What is being asked >> Reproduce all of the records exactly.

Saved data entries:
________________________________________

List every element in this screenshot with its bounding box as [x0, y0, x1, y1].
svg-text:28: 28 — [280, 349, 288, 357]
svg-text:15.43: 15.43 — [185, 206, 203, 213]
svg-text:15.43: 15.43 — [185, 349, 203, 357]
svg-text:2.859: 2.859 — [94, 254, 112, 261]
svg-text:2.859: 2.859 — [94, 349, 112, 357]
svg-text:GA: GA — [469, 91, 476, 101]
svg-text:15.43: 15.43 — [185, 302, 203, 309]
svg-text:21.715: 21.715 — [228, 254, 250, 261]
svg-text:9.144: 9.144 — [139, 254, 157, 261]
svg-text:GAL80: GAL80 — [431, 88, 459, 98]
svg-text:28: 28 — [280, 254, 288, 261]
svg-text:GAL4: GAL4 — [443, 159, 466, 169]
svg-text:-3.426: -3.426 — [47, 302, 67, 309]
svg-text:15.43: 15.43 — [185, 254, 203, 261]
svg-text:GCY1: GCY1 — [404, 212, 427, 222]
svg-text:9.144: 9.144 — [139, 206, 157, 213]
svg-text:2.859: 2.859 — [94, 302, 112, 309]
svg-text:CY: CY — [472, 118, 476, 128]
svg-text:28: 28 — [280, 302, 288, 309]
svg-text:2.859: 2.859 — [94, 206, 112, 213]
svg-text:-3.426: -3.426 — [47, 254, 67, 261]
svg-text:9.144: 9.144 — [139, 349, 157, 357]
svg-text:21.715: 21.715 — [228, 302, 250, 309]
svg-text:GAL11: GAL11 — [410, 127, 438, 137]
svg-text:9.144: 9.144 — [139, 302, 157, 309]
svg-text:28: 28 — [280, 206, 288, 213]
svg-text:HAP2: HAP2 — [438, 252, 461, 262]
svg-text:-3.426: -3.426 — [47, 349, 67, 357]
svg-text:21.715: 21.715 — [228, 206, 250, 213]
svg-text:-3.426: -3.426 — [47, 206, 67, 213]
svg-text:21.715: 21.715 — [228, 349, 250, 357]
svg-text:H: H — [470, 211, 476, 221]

________________________________________

Output for this task >>
List every element in this screenshot with its bounding box as [x0, y0, x1, y1].
svg-text:28: 28 — [280, 349, 288, 357]
svg-text:15.43: 15.43 — [185, 206, 203, 213]
svg-text:15.43: 15.43 — [185, 349, 203, 357]
svg-text:2.859: 2.859 — [94, 254, 112, 261]
svg-text:2.859: 2.859 — [94, 349, 112, 357]
svg-text:GA: GA — [469, 91, 476, 101]
svg-text:15.43: 15.43 — [185, 302, 203, 309]
svg-text:21.715: 21.715 — [228, 254, 250, 261]
svg-text:9.144: 9.144 — [139, 254, 157, 261]
svg-text:GAL80: GAL80 — [431, 88, 459, 98]
svg-text:28: 28 — [280, 254, 288, 261]
svg-text:GAL4: GAL4 — [443, 159, 466, 169]
svg-text:-3.426: -3.426 — [47, 302, 67, 309]
svg-text:15.43: 15.43 — [185, 254, 203, 261]
svg-text:GCY1: GCY1 — [404, 212, 427, 222]
svg-text:9.144: 9.144 — [139, 206, 157, 213]
svg-text:2.859: 2.859 — [94, 302, 112, 309]
svg-text:CY: CY — [472, 118, 476, 128]
svg-text:28: 28 — [280, 302, 288, 309]
svg-text:2.859: 2.859 — [94, 206, 112, 213]
svg-text:-3.426: -3.426 — [47, 254, 67, 261]
svg-text:9.144: 9.144 — [139, 349, 157, 357]
svg-text:21.715: 21.715 — [228, 302, 250, 309]
svg-text:GAL11: GAL11 — [410, 127, 438, 137]
svg-text:9.144: 9.144 — [139, 302, 157, 309]
svg-text:28: 28 — [280, 206, 288, 213]
svg-text:HAP2: HAP2 — [438, 252, 461, 262]
svg-text:-3.426: -3.426 — [47, 349, 67, 357]
svg-text:21.715: 21.715 — [228, 206, 250, 213]
svg-text:-3.426: -3.426 — [47, 206, 67, 213]
svg-text:21.715: 21.715 — [228, 349, 250, 357]
svg-text:H: H — [470, 211, 476, 221]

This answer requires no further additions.